4.Increase long term liquidity by providing long term Tier I and Tier II capital to banks
5.Recapitalize banks – give them the Rs. 50,000 crore on agricultural loans immediately
6.Protect against systemic defaults by NBFCs by converting them to Banks and bringing them under regulation
7.Bring the focus back on FDI and attract sovereign funds (SWFs). Review caps in sectors like insurance, telecom, multi-product retail and aviation

MEDIUM TERM MEASURES:
1.Infrastructure is critical for the entire real sector to perform. Initiating large infrastructure projects could act as pump priming in reviving economic activities & growth. The government should look at investing an additional Rs. 100,000 crore per year on building infrastructure in the country
2.Agri - reforms should be pursued with a sense of urgency as agricultural output plays a critical role in determining the inflationary pressures in our economy
3.Push for alternative sources of energy. We need to have oil conservation strategies in place and give complete support to developing renewables
4.Stop export of raw material. India's resources should be used for undertaking value addition within the country

SECTOR SPECIFIC MEASURES:

Textiles:
1.Higher interest subvention and duty drawback rates. Government has withdrawn the interest subvention of 4 percent on export credit given to textiles exporters with effect from 1st October 2008. Also, Government has reduced the drawback rates for many textile items in view of the fact that rupee is depreciating. However, textiles industry in India is severely hit by rising input cost and declining orders from abroad.

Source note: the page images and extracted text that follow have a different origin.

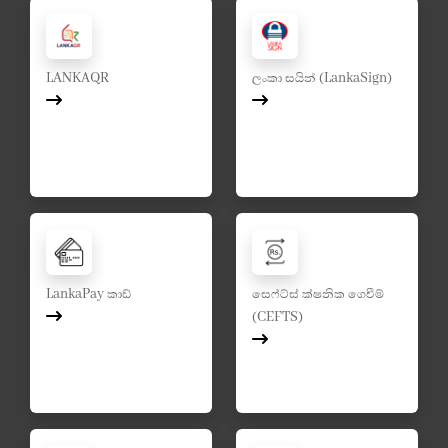
LANKAQR
ලංකා සයින් (LankaSign)
LankaPay කාඩ්
සෙෆ්ට්ස් ක්ෂනික ගෙවීම්
(CEFTS)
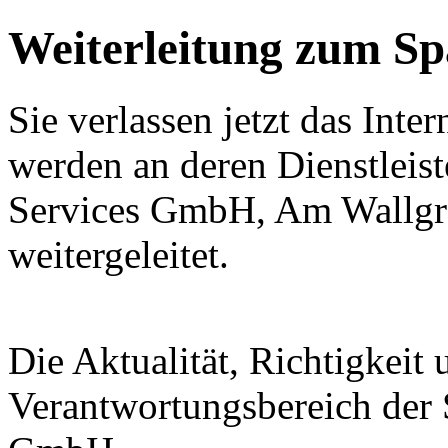
Weiterleitung zum S
Sie verlassen jetzt das Inte
werden an deren Dienstleis
Services GmbH, Am Wallgra
weitergeleitet.
Die Aktualität, Richtigkeit 
Verantwortungsbereich der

These benefits, therefore, need to be restored immediately for the textiles industry
2.Refund under TUFS. The domestic textile firms are concerned about the delay in getting approved funds from the Government under the TUFS (Technology Up-gradation Funds Scheme). For the last nine months, textiles industry has not been getting the benefits under the scheme. Refunds under the TUFS scheme should be made immediately.
3.Moratorium on Term Loans. A moratorium of one year may be allowed for repayment of term loans taken by textile mills to avoid any NPAs in banks. Financial Institutions could be advised to restructure their loan portfolios.

Infrastructure:
Government should immediately start implementing infrastructure projects under National Highway Development Project, National Maritime Development Programme etc. which have been financially tied up Accelerate the pace of work on the Delhi-Mumbai Rail freight corridor. Government should also initiate work on private sector participation for modernization of Railways

Housing and real estate:
1.Interest rates and mortgage rates should be reduced to stimulate consumer demand for home loans. Interest rates should be reduced for Retail Home Loan buyers by 200 basis points and for first homebuyer by 400 basis points.